Iowa Gov. Kim Reynolds (R), transgender youth, gender-affirming care, bathroom bill, school, queer, LGBTQ
Iowa Gov. Kim Reynolds (R) Photo: Shutterstock

On Tuesday, Republicans in the Iowa state legislature swept a bill through committee that would add identifiers to the birth certificates of all transgender people in the state.

House Study Bill 649, proposed by the Republican governor Kim Reynolds and sponsored by state Rep. Heather Hora (R), was written to address what the far-right conservative Republican majority considers disparities when it comes to transgender people in the state.

The bill passed the house education committee on a party-line vote.

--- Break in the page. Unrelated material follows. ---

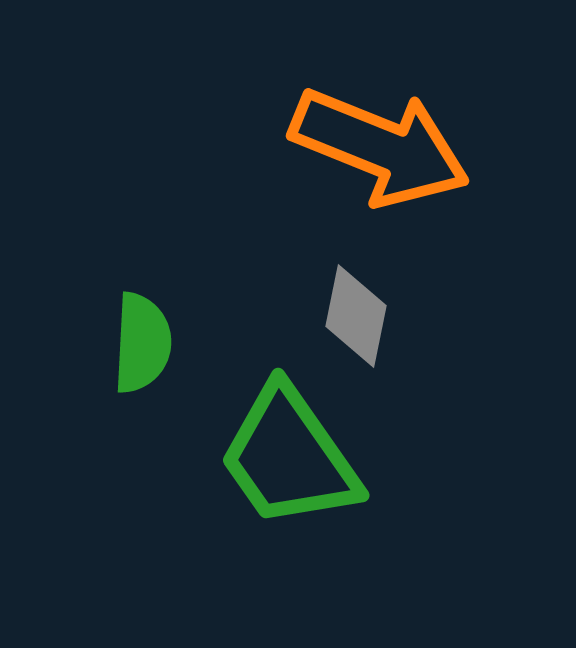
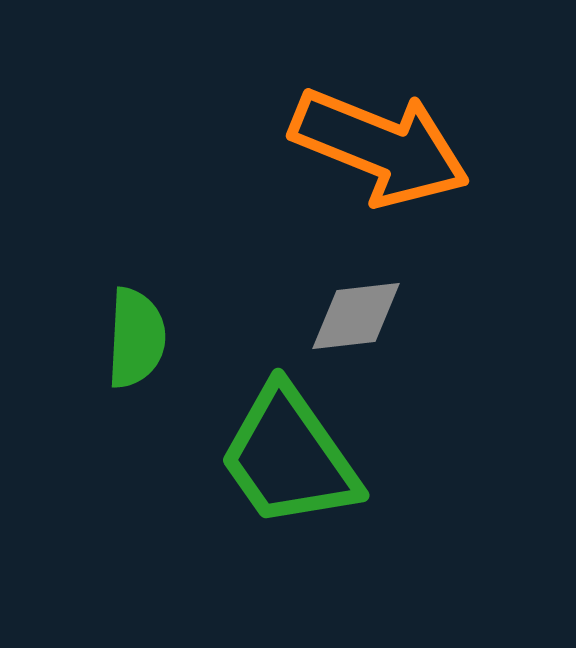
gray diamond: rotated 72 degrees clockwise
green semicircle: moved 6 px left, 5 px up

The legislation proposes a sweeping redefinition of terms in the state’s statutory code in an effort to define “man” and “woman” to conservatives’ satisfaction.

Among other requirements, the bill mandates that the state mark the birth certificates of transgender people with both male and female identifiers, which would have the effect of labeling them as neither sex and forcibly outing them as transgender.

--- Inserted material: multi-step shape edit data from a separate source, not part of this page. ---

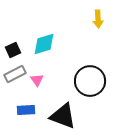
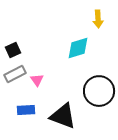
cyan diamond: moved 34 px right, 4 px down
black circle: moved 9 px right, 10 px down
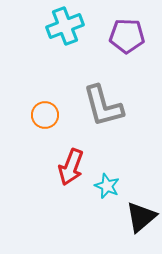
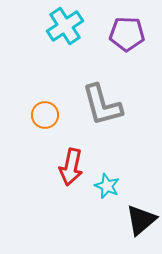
cyan cross: rotated 12 degrees counterclockwise
purple pentagon: moved 2 px up
gray L-shape: moved 1 px left, 1 px up
red arrow: rotated 9 degrees counterclockwise
black triangle: moved 3 px down
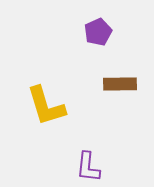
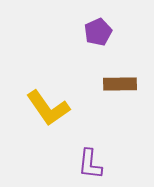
yellow L-shape: moved 2 px right, 2 px down; rotated 18 degrees counterclockwise
purple L-shape: moved 2 px right, 3 px up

More than a hundred members of the public showed up to the committee meeting to oppose the bill, and many wore pink triangles to draw attention to the parallels the legislation has to Nazi tactics in the 1930s and ’40’s labeling LGBTQ+ people with identifiers.

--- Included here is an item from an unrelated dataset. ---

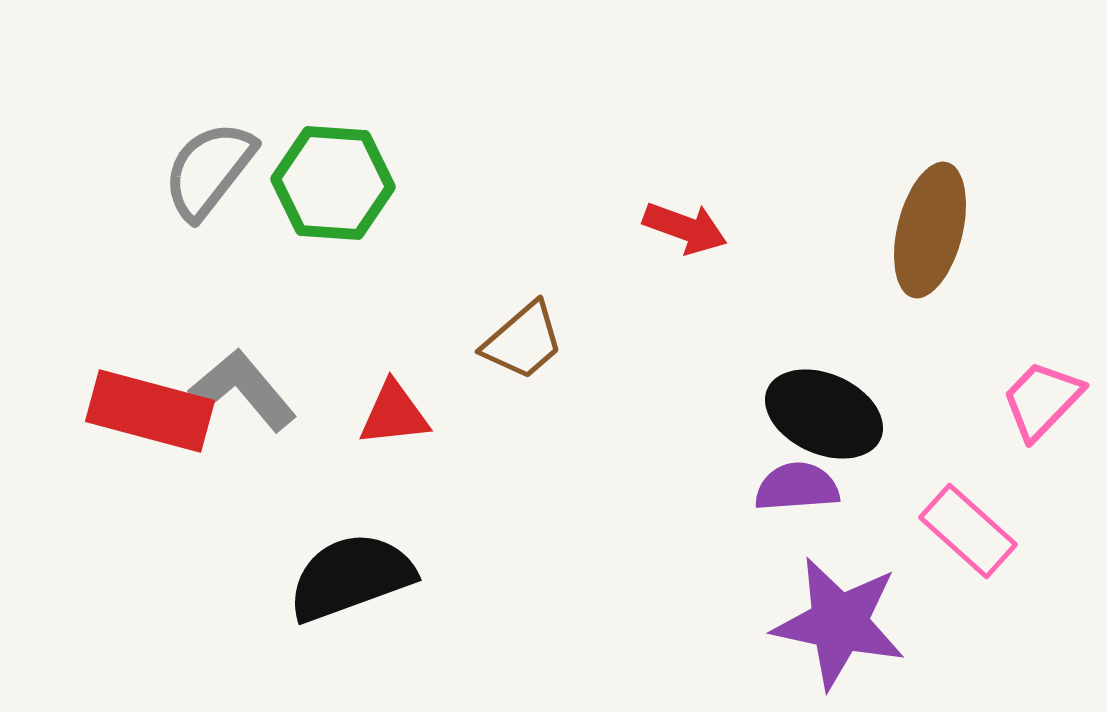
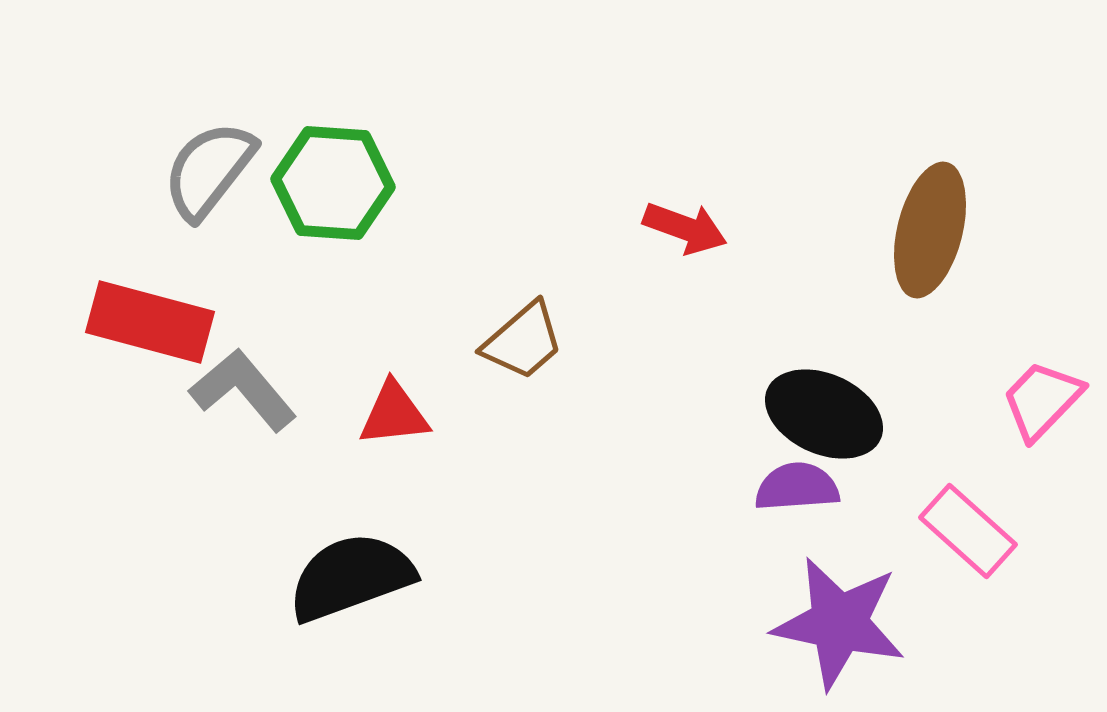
red rectangle: moved 89 px up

As the bill was debated, Republican state Rep. Brooke Boden mocked the idea trans people would object to being forcibly outed.

“What I hear from the trans community is that they are proud to be trans, and I guess that that would be OK to identify it as that and make sure that your birth certificate represents those things.”

Other language in the bill overturns precedent in the civil rights struggle and applies it to trans Iowans, proclaiming that “separate” is “not inherently unequal.”

“The term ‘equal’ does not mean ‘same’ or ‘identical’,” the bill states.

Even the bill’s sponsor, Rep. Hora, was flummoxed when asked to provide a definition of equal as it applied to her proposed legislation.

“Equal would mean … um … I would assume that equal would mean … I don’t know exactly in this context.”

House Bill 649 awaits a vote by the full state House.